Readme

# mcimageprocessing

Overview of the Package

This package provides a comprehensive solution for geospatial data processing and analysis, primarily designed to work within a Jupyter Notebook environment. It is equipped with a robust set of tools and functionalities, making it highly suitable for a wide range of applications in geospatial analysis, environmental monitoring, and data visualization.

Find full documentation of the package functions [here on our docs page](https://mc-t4d.github.io/imageprocessing/).

## Key Features

### Jupyter Notebook Integration

Interactive Widgets: The package includes a variety of interactive widgets for Jupyter Notebooks, allowing users to select, input, and manipulate data in an intuitive way. Dynamic Data Visualization: It supports dynamic data visualization and mapping capabilities, enabling users to visualize geospatial data directly within their notebooks. API Integration: Integrates with various geospatial APIs including GloFas, Google Earth Engine (GEE), MODIS NRT Flood Data, WorldPop, and the Global Flood Database, providing access to a vast array of data sources.

### Geospatial Data Handling

Geometry Processing: The package offers functions to handle and process geometries, including conversion between different formats (e.g., GeoJSON to Earth Engine geometries). Raster Data Processing: Includes tools for handling raster data such as clipping, masking, converting between different formats, and generating Cloud-Optimized GeoTIFFs (COGs). Data Download and Processing: Facilitates the downloading and processing of data from various sources, ensuring compatibility and ease of use within the geospatial data analysis workflow.

### Programmatic Component

Beyond its integration with Jupyter Notebook, the package also provides a programmatic component. This allows for scripting and automation of tasks, making it versatile for both interactive and batch processing workflows. Functions within this component are designed to be modular and reusable, supporting a wide range of geospatial data processing tasks.

### Customizable and Extendable

Users can easily extend the package’s functionalities according to their specific needs, thanks to its modular design. It supports custom widget creation and the ability to add new functionalities or integrate additional data sources.

### User-Centric Design

The design focuses on ease of use, making geospatial data analysis accessible to users with varying levels of expertise. Provides clear, intuitive interfaces and documentation, reducing the learning curve for new users.

### Additional Notes

While the package is rich in features for geospatial data handling, users should be aware of the dependencies and requirements for various integrated APIs. Regular updates and community contributions can expand the package’s capabilities, keeping it relevant and up-to-date with the latest trends in geospatial data analysis.

### Config File Creation A configuration file is required to run the package. A sample config file is located in the package at the following path: _mcimageprocessing/config/config_sample.yaml_. This file should be copied and renamed to _config.yaml_, and the necessary parameters should be filled in. Note that for .yaml files, you do not need “ “ around your values.

For GEE, the following parameters are required: client email: The service account email address private_key: The private key provided in the service account credential file provided by Google.

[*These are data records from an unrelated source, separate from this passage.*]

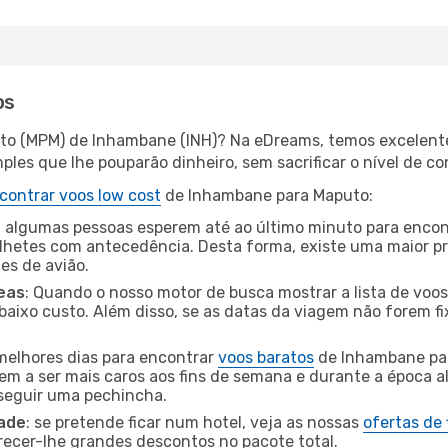
os
uto (MPM) de Inhambane (INH)? Na eDreams, temos excelentes
les que lhe pouparão dinheiro, sem sacrificar o nível de co
contrar voos low cost
de Inhambane para Maputo:
 algumas pessoas esperem até ao último minuto para encont
hetes com antecedência. Desta forma, existe uma maior pr
tes de avião.
eas
: Quando o nosso motor de busca mostrar a lista de voos 
baixo custo. Além disso, se as datas da viagem não forem fi
 melhores dias para encontrar
voos baratos
de Inhambane par
dem a ser mais caros aos fins de semana e durante a época al
nseguir uma pechincha.
dade
: se pretende ficar num hotel, veja as nossas
ofertas de
recer-lhe grandes descontos no pacote total.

Login info is provided with the package download, but if you would like to create your own account, please visit [this website](https://code.earthengine.google.com/register) to register for a free Google Earth Engine account and [this page](https://developers.google.com/earth-engine/guides/service_account) for help on creating a service account, email, and key.

For GloFas, the following parameters are required: url: The GloFas API URL associated with the account you created key: The API key associated with the account you created

The API url and key are provided with the package download, but if you would like to have your own credentials, sign up for a GloFAS account [here](https://cds.climate.copernicus.eu/user/register?destination=%2F%23!%2Fhome). For your CDS url and API key, log in to your account and go to [this page](https://cds.climate.copernicus.eu/api-how-to), following the instructions for “Linux users” (as the container is a Linux image). You should see your url and key populate on the right-hand side.

For Modis NRT Flood Data, the following parameters are required: token: The token provided by NASA for accessing the API associated with your account.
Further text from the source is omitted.